Conflict Resolution Strategies for Co-manipulation of Virtual Objects Under Non-disjoint Conditions

Abstract

Virtual Reality (VR) co-manipulation enables multiple users to collaboratively interact with shared virtual objects. However, existing research treats objects as monolithic entities, overlooking scenarios where users need to manipulate different sub-components simultaneously. This work addresses conflict resolution when users select overlapping vertices (non-disjoint sets) during co-manipulation. We present a comprehensive framework comprising preventive strategies (Object-level and Action-level Restrictions) and reactive strategies (computational conflict resolution). Through two user studies with 76 participants (38 pairs), we evaluated these approaches in collaborative wireframe editing tasks. Study 1 identified Averaging as the optimal computational method, balancing task efficiency with user experience. Study 2 highlighted that Action-level Restriction, which permits overlapping selections but restricts concurrent identical operations, achieved better performance compared to exclusive object locking. Reactive strategies using averaging provided smooth collaboration for experienced users, while second-user priority enabled quick corrections. Our findings indicate that optimal strategy selection depends on task requirements, user expertise, and collaboration patterns. Based on the findings, we provide design implications for developing VR collaboration systems that support flexible sub-components manipulation while maintaining collaborative awareness and minimizing conflicts.

Figures (7)

• Figure 1: Overview of conflict resolution strategies for NDS conditions in VR. (a) Object-level Restriction enforces exclusive access control where users can only manipulate their own vertex groups (User 1: red, User 2: blue) with no overlapping selections permitted. (b) Action-level Restriction allows overlapping vertex selections (purple indicates joint vertices) but prevents concurrent identical operations on overlapping points, users must perform different transformation types when manipulating joint vertices. The system applies both operations to the joint vertices simultaneously. (c)Reactive Strategies permit both overlapping selections and concurrent identical operations without restrictions; conflicts are resolved computationally using Additive Combination, Average, or Intersection methods when users simultaneously perform the same operation on joint vertices. For strategies (2) and (3), and represent User 1 and User 2's respective individual actions, while results show what both users see in real-time.

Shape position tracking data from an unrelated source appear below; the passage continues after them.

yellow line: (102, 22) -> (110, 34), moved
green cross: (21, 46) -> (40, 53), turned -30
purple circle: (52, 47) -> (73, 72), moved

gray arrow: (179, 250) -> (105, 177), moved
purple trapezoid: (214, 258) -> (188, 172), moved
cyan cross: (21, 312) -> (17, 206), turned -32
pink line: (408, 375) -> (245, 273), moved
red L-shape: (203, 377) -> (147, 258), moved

• Figure 2: Multi-object transformation operations: (a) translation, (b) rotation, and (c) scaling performed relative to the group centroid.
• Figure 3: Partial Overlap Support Examples for NDS co-manipulation scenarios.

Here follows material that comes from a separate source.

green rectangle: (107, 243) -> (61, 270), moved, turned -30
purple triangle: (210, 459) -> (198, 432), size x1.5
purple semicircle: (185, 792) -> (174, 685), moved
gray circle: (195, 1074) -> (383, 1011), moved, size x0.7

• Figure 4: Task environment examples: (a) User Study 1, (b) User Study 2, and (c) the workbench in the physical environment.

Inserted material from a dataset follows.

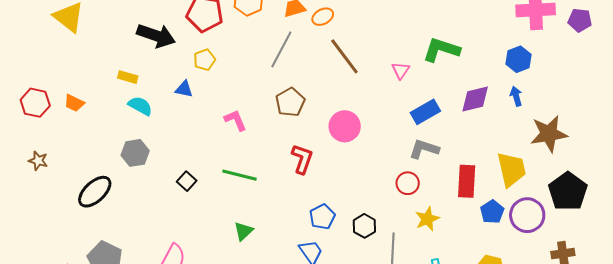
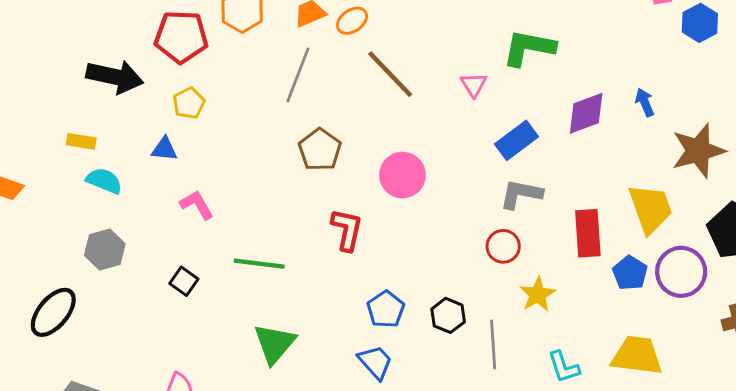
blue hexagon: (519, 59) -> (700, 23), moved
pink L-shape: (236, 120) -> (197, 205), moved
green triangle: (243, 231) -> (275, 344), size x1.5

• Figure 5: Comparison of Objective Metrics Across Three Methods (a -- g); Box plots of subjective questionnaires for User Study 1 (h -- k). The four subscales of (k) are (1) Co-presence; (2) Attentional allocation; (3) Perceived message understanding, and (4) Perceived behavioral interdependence. The colors represent the Averaging, Additive Combination, and Intersection conditon ($p<.05$(*), $p<.01$(**), $p<.001$(***)).